◆ Exercise prompt: Every record should be copied exactly, and the images omitted.

◆ Data:
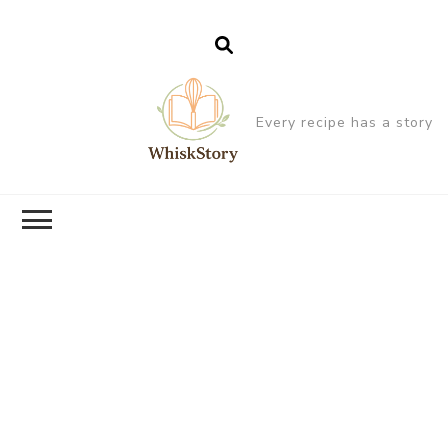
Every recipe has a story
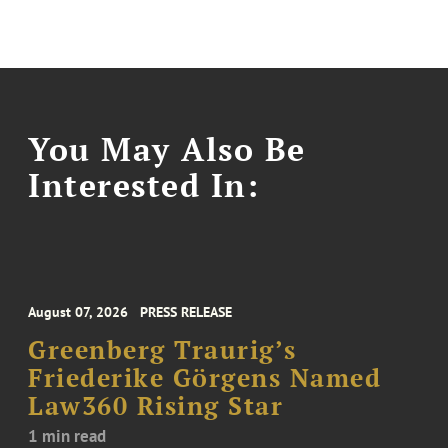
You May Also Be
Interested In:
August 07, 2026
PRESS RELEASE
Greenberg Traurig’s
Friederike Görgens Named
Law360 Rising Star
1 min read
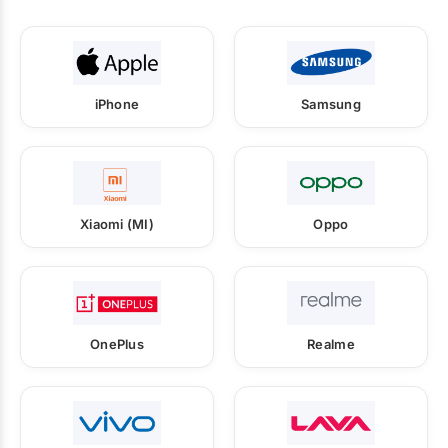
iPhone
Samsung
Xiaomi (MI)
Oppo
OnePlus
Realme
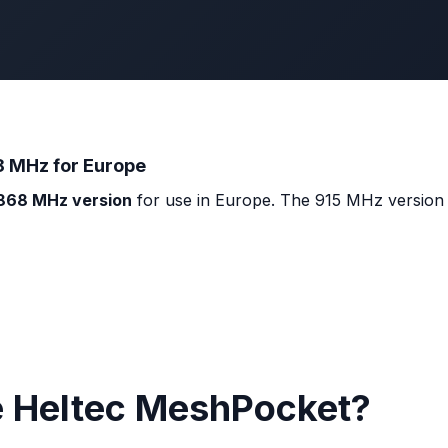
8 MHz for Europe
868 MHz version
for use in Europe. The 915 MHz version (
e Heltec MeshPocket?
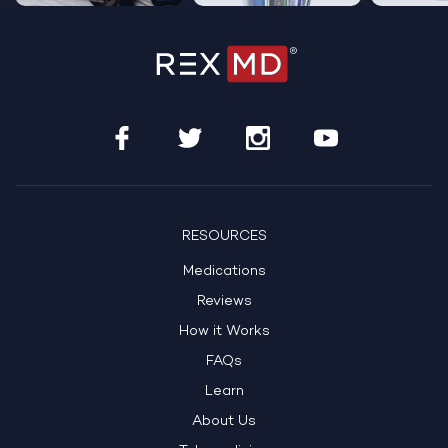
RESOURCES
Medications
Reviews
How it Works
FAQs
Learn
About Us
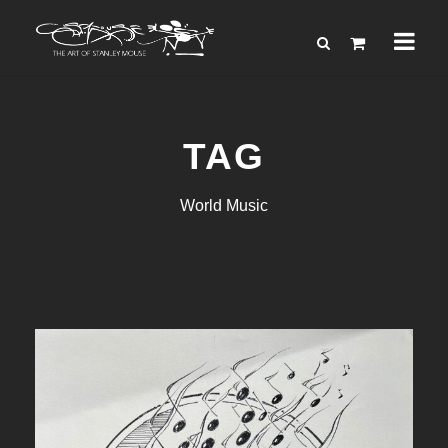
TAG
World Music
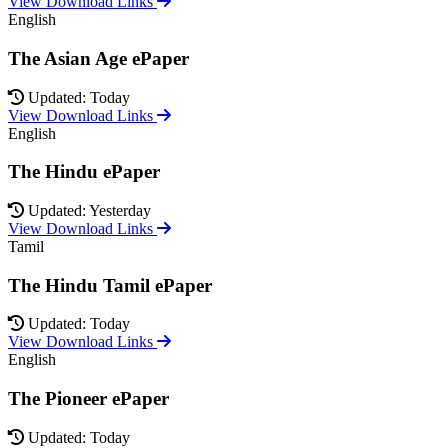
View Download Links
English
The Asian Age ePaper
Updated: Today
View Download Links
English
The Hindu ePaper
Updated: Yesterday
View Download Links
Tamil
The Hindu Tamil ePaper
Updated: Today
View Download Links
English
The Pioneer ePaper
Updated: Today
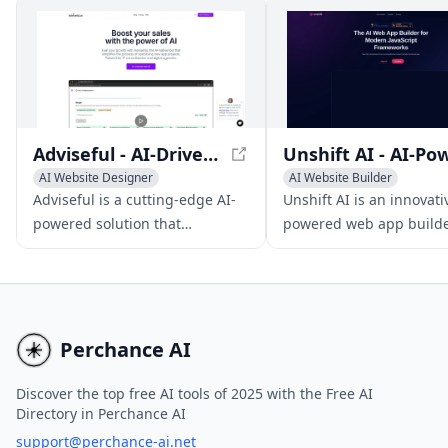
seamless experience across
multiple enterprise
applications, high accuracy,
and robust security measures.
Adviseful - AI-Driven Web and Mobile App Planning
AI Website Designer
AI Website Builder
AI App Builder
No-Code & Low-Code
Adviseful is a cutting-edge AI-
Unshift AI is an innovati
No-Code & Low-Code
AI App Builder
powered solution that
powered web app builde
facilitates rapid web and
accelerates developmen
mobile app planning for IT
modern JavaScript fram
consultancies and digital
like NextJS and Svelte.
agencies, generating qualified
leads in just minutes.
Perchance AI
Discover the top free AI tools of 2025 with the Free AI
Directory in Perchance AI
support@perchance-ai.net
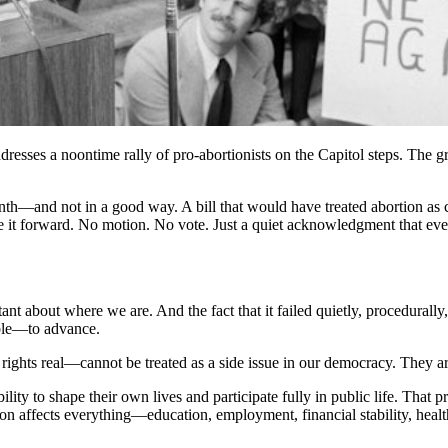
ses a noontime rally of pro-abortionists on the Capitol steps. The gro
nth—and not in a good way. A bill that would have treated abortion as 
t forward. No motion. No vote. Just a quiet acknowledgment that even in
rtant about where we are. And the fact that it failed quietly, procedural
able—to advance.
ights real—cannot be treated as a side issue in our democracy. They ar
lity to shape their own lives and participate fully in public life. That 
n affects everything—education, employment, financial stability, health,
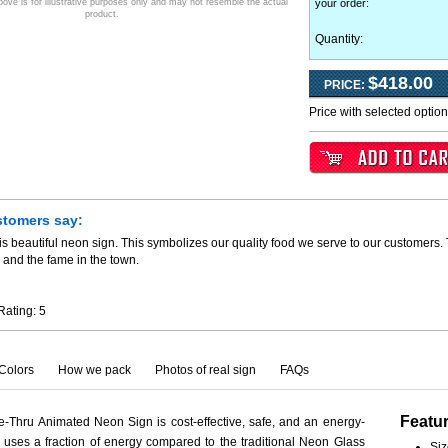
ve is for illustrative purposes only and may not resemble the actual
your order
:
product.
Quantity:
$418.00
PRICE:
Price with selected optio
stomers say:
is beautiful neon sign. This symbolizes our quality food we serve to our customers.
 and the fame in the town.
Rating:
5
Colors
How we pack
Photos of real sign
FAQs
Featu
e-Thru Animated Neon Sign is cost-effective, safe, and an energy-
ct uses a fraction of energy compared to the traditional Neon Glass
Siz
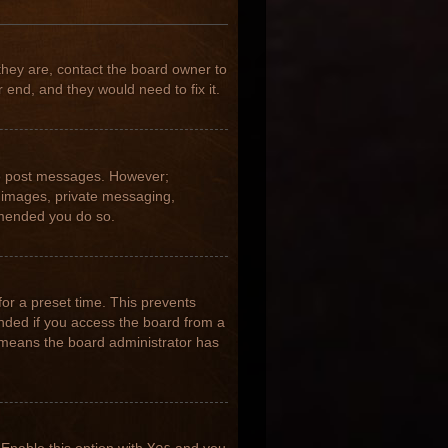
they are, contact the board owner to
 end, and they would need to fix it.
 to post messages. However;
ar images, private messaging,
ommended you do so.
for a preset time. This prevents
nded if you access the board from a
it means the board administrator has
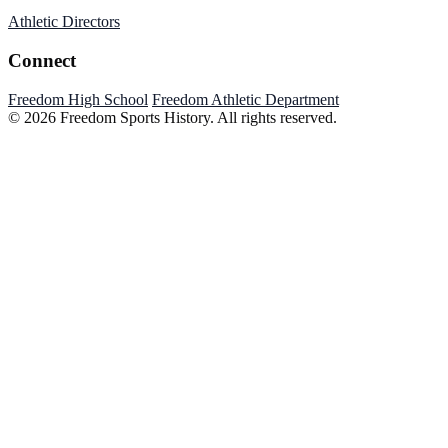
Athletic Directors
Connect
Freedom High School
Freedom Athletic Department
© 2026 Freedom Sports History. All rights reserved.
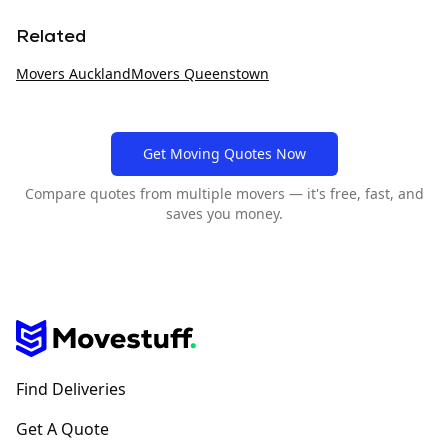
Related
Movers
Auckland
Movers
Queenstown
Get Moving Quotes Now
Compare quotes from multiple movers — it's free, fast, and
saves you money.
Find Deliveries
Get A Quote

◆ Expected answer:
Every recipe has a story
You May Also Be
Interested In:
August 07, 2026
PRESS RELEASE
Greenberg Traurig’s
Friederike Görgens Named
Law360 Rising Star
1 min read
iPhone
Samsung
Xiaomi (MI)
Oppo
OnePlus
Realme
8 MHz for Europe
868 MHz version
for use in Europe. The 915 MHz version (
e Heltec MeshPocket?
RESOURCES
Medications
Reviews
How it Works
FAQs
Learn
About Us
TAG
World Music
View Download Links
English
The Asian Age ePaper
Updated: Today
View Download Links
English
The Hindu ePaper
Updated: Yesterday
View Download Links
Tamil
The Hindu Tamil ePaper
Updated: Today
View Download Links
English
The Pioneer ePaper
Updated: Today
seamless experience across
multiple enterprise
applications, high accuracy,
and robust security measures.
Adviseful - AI-Driven Web and Mobile App Planning
AI Website Designer
AI Website Builder
AI App Builder
No-Code & Low-Code
Adviseful is a cutting-edge AI-
Unshift AI is an innovati
No-Code & Low-Code
AI App Builder
powered solution that
powered web app builde
facilitates rapid web and
accelerates developmen
mobile app planning for IT
modern JavaScript fram
consultancies and digital
like NextJS and Svelte.
agencies, generating qualified
leads in just minutes.
Perchance AI
Discover the top free AI tools of 2025 with the Free AI
Directory in Perchance AI
support@perchance-ai.net
ses a noontime rally of pro-abortionists on the Capitol steps. The gro
nth—and not in a good way. A bill that would have treated abortion as 
t forward. No motion. No vote. Just a quiet acknowledgment that even in
rtant about where we are. And the fact that it failed quietly, procedural
able—to advance.
ights real—cannot be treated as a side issue in our democracy. They ar
lity to shape their own lives and participate fully in public life. That 
n affects everything—education, employment, financial stability, health,
ve is for illustrative purposes only and may not resemble the actual
your order
:
product.
Quantity:
$418.00
PRICE:
Price with selected optio
stomers say:
is beautiful neon sign. This symbolizes our quality food we serve to our customers.
 and the fame in the town.
Rating:
5
Colors
How we pack
Photos of real sign
FAQs
Featu
e-Thru Animated Neon Sign is cost-effective, safe, and an energy-
ct uses a fraction of energy compared to the traditional Neon Glass
Siz
they are, contact the board owner to
 end, and they would need to fix it.
 to post messages. However;
ar images, private messaging,
ommended you do so.
for a preset time. This prevents
nded if you access the board from a
it means the board administrator has
Athletic Directors
Connect
Freedom High School
Freedom Athletic Department
© 2026 Freedom Sports History. All rights reserved.
Related
Movers
Auckland
Movers
Queenstown
Get Moving Quotes Now
Compare quotes from multiple movers — it's free, fast, and
saves you money.
Find Deliveries
Get A Quote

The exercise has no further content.